I have been very busy cutting hay and fighting a mass attack of gypsy moths. These voracious insects are destroying everything here and they are out of control thanks to global warming which meant we barely had a winter which kills the stupid buggers. This is a disaster for me. Not to mention my poor forest.
Gypsy moth larvae prefer hardwoods, but may feed on several hundred different species of trees and shrubs. In the East the gypsy moth prefers oaks, apple, sweetgum, speckled alder, basswood, gray and white birch, poplar, willow, and hawthorn, although other species are also affected. The list of hosts will undoubtedly expand as the insect spreads south and west.Older larvae feed on several species of hardwood that younger larvae avoid, including cottonwood, hemlock, southern white cedar, and the pines and spruces native to the East. During periods when gypsy moth populations are dense, larvae feed on almost all vegetation: To date, the gypsy moth has avoided ash, yellow-poplar, sycamore, butternut, black walnut, catalpa, flowering dogwood, balsam fir, red cedar, American holly, and shrubs such as mountain laurel, rhododendron, and arborvitae.

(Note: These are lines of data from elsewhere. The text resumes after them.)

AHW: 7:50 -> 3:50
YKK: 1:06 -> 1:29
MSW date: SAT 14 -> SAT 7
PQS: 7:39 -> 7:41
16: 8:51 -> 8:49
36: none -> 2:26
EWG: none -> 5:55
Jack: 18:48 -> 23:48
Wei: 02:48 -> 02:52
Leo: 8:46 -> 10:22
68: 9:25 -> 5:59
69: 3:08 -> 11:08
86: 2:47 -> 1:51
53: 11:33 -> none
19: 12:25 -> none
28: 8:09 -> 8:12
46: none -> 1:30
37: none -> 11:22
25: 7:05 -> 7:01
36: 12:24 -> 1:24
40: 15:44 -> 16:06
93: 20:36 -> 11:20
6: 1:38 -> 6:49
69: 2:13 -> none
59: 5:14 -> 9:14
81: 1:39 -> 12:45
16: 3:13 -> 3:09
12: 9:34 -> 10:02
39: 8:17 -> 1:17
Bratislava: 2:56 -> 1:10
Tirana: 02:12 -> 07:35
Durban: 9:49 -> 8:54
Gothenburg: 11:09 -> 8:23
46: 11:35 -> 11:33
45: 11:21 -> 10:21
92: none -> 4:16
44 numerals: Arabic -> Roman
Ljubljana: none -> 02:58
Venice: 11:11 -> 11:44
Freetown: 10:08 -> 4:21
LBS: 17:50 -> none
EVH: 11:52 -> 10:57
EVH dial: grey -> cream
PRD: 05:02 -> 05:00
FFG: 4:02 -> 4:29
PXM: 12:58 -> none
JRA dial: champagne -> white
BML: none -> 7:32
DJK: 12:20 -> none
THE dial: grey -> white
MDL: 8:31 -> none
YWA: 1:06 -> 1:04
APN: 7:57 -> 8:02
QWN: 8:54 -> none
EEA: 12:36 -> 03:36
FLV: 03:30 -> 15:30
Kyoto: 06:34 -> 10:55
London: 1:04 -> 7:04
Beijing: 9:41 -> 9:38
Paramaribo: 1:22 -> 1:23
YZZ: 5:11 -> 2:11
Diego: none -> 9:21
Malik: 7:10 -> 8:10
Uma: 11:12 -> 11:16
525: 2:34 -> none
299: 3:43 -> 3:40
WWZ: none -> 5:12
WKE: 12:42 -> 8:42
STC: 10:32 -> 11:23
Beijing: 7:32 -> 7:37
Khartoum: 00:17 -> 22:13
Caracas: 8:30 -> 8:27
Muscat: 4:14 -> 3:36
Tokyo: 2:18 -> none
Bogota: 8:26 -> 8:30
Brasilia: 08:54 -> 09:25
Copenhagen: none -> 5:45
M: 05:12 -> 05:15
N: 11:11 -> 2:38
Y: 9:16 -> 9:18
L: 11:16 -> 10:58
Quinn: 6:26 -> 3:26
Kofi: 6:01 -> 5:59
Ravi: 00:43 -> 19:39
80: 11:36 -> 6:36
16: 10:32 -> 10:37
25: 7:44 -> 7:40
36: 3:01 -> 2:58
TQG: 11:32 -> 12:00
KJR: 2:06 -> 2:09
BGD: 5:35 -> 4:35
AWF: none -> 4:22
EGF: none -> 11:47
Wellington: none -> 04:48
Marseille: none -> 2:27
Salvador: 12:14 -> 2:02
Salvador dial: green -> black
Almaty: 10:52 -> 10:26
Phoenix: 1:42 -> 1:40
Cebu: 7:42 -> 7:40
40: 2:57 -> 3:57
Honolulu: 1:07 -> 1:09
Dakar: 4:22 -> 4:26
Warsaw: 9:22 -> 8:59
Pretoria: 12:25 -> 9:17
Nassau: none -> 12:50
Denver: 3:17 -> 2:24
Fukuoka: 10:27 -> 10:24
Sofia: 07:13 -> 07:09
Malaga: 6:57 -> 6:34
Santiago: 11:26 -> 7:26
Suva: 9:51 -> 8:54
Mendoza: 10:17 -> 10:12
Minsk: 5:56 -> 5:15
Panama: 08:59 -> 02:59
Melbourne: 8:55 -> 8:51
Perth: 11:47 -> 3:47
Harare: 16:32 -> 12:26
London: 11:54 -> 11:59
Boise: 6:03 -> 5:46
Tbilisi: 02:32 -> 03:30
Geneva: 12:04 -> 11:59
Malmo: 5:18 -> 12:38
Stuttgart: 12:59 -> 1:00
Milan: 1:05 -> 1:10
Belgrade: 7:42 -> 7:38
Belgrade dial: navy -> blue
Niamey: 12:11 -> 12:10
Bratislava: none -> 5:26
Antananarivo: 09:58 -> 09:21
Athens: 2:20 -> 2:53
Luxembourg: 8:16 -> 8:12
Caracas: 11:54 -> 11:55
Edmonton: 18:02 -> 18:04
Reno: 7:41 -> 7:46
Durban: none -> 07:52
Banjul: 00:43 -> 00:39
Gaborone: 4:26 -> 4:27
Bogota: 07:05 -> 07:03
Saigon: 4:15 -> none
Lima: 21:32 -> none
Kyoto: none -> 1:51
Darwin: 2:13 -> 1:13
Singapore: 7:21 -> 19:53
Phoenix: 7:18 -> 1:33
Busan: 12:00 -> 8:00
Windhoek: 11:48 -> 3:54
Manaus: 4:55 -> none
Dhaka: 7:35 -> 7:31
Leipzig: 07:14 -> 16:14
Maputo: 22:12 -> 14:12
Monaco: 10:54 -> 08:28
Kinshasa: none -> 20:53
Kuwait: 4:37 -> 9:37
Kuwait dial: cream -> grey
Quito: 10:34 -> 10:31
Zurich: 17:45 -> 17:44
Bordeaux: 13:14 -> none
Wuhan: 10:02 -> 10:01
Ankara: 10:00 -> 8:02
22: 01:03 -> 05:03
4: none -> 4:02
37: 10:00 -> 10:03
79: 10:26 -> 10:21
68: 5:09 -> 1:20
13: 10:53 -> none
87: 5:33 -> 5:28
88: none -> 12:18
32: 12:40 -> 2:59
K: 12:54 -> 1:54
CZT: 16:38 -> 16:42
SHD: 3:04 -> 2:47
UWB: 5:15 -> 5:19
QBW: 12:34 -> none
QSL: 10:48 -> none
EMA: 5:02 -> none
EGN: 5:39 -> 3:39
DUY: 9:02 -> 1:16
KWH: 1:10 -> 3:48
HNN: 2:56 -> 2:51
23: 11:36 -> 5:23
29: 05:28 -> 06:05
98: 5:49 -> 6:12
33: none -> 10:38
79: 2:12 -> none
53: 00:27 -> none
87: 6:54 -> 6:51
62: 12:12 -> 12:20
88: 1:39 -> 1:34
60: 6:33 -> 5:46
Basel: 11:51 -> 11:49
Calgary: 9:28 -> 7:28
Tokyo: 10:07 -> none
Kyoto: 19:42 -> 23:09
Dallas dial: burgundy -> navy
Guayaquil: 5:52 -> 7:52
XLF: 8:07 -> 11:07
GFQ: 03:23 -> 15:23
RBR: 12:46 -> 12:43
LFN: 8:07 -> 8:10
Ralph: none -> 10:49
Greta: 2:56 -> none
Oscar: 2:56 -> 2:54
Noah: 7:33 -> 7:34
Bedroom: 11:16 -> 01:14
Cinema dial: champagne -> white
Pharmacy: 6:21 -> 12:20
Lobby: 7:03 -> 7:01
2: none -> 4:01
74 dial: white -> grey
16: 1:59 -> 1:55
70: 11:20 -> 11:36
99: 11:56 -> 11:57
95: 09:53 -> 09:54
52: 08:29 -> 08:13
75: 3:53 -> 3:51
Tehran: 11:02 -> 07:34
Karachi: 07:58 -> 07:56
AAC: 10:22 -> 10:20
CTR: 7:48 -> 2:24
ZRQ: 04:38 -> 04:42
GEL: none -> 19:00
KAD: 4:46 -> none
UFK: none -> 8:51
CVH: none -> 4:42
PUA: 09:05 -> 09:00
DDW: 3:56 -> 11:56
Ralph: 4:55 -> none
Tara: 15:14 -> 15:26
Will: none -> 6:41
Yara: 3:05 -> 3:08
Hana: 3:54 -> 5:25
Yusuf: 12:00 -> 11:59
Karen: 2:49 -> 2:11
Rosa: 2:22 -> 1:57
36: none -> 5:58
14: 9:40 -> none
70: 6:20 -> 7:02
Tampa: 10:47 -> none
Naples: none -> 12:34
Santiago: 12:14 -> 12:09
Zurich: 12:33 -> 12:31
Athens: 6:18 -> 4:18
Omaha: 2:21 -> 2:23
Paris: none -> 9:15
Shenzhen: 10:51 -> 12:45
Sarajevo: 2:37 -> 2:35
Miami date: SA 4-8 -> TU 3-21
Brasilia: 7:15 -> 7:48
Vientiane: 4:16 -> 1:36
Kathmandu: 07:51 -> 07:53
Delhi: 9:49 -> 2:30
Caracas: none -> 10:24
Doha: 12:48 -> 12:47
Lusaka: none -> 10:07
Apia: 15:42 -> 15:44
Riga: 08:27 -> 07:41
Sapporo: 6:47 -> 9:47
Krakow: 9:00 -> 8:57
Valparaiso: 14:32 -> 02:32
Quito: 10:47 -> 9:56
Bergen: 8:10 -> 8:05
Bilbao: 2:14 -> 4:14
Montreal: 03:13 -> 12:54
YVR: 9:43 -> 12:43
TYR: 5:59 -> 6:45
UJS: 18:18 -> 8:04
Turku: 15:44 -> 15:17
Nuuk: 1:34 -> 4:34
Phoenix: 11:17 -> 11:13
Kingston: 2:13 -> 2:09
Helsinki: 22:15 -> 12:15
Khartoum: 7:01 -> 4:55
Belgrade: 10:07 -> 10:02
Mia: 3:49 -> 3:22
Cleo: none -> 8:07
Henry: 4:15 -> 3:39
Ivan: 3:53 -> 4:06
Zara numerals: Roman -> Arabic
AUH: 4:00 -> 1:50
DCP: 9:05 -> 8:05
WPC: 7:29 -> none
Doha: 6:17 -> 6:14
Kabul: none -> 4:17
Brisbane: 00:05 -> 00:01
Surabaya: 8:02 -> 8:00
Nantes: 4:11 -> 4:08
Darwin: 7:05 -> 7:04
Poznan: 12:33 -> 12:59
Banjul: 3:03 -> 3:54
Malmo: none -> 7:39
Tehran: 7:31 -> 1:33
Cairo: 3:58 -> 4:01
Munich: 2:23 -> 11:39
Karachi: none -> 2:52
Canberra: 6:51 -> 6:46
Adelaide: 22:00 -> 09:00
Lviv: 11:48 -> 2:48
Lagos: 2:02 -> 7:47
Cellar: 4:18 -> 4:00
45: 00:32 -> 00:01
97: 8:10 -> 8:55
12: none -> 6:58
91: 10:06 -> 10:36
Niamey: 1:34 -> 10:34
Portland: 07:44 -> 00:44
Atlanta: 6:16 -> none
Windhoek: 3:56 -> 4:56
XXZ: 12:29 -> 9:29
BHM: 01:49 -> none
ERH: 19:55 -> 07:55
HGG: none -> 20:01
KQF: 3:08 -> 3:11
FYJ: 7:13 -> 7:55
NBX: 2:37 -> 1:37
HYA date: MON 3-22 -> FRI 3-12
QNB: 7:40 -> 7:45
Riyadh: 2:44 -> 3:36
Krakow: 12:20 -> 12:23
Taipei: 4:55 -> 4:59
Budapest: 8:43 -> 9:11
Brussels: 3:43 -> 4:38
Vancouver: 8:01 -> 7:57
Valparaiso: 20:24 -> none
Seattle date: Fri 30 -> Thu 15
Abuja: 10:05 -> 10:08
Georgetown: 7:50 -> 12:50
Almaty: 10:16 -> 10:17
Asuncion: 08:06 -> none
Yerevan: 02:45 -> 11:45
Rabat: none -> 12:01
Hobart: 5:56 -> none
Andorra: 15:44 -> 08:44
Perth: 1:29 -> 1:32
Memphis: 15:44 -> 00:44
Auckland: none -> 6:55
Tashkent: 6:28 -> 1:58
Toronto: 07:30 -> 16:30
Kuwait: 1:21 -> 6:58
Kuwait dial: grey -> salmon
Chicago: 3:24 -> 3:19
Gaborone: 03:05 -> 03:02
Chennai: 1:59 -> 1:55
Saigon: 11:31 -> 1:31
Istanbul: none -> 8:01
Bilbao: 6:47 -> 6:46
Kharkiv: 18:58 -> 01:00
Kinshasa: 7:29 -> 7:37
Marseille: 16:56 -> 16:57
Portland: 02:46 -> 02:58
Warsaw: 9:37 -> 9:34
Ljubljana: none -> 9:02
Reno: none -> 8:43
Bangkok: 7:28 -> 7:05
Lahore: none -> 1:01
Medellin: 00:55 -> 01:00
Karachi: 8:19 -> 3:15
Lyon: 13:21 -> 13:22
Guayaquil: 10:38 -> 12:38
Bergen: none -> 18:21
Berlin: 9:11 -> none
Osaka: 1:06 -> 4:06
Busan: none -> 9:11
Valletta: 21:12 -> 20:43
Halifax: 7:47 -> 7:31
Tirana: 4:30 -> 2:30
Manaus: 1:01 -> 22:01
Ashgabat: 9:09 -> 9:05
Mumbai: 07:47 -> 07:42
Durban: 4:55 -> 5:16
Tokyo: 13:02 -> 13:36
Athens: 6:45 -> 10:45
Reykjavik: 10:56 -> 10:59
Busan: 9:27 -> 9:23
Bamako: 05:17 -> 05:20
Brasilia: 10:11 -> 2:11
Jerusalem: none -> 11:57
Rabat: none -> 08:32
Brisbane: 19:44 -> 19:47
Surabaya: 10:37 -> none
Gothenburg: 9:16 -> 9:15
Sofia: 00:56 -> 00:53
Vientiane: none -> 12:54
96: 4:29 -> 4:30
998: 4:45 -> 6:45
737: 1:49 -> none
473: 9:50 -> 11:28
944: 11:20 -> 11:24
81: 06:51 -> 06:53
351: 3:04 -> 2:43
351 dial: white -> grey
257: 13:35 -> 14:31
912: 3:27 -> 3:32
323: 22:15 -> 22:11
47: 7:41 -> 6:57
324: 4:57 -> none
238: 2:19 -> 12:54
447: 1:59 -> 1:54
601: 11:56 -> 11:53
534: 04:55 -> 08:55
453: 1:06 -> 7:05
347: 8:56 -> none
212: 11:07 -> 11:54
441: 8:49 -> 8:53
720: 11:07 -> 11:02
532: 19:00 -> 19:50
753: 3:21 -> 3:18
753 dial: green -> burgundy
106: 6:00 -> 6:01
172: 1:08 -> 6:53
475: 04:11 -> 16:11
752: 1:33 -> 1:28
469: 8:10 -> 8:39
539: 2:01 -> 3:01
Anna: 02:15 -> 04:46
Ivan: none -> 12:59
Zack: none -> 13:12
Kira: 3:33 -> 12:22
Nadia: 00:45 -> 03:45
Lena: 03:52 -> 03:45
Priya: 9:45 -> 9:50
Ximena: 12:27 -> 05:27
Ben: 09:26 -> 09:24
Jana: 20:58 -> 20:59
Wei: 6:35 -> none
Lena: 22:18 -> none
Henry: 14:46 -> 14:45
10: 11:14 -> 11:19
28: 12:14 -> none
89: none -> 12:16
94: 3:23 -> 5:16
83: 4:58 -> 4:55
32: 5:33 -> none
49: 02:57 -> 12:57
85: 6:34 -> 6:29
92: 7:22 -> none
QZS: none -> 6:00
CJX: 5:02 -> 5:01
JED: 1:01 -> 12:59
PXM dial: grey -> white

My forest was looking so lovely this spring. The cherry trees blossomed beautifully, the wild apples scented the forests with a sweet aroma, my bees have been most happy, buzzing about. Then I saw the nests of the gypsy moths. They are white tents built in the crotch of the trees. They live inside this tent, zillions of them. Then one fine day, they come crawling out and eat every single leaf off of the host tree.
Then they turn their attention to the rest of the planet. They are very similar to some humans. Like logging companies that strip everything from a forest leaving barely a twig or like mall developers paving over paradise so people can go shopping mindlessly for junk that will be cast back into the environment as garbage, so these little bugs match us equally relentless, equally destructive.
Of course, these pests are harbingers of climatic change. Plants and animals don't just die gracefully with a sigh, they lose battles with other organisms as the enviroment makes life impossible for some species.
My forest used to have gigantic chestnut trees. My husband and I sawed up the trunk of one dead tree, it was five feet in diameter at the base! Not radiius, diameter. We still have equally big giant oaks but these insect assaults are taking a toll on top of the acid rain and the many ozone alert days in summer as the sun brutally beats down on us all and the trees struggle in vain to clean the air and put precious oxygen back into the environment.
To enlarge image click here.
Natural enemies play an important role during periods when gypsy moth populations are sparse. Natural enemies include parasitic and predatory insects such as wasps, flies, ground beetles, and ants; many species of spider; several species of birds such as chickadees, bluejays, nuthatches, towhees, and robins; and approximately 15 species of common woodland mammals, such as the white-footed mouse, shrews, chipmunks, squirrels, and raccoons.
I have many blue jays and chickadees. But the chickadees move north in summer because it is to ***king warm for them. If any creature can stop an invasion, it is the mighty chickadee! The ruby throated hummingbird that drinks the nectar from my flowers does nothing about these bugs.
This is why "balance of nature" is good for humans. We have dangerously unbalanced it and now we are paying the price as we lose valuable forests and farmlands to pests we bring in from exotic or distant places as well as our own predations.
Time to go outside and squish a zillion nasty caterpillars.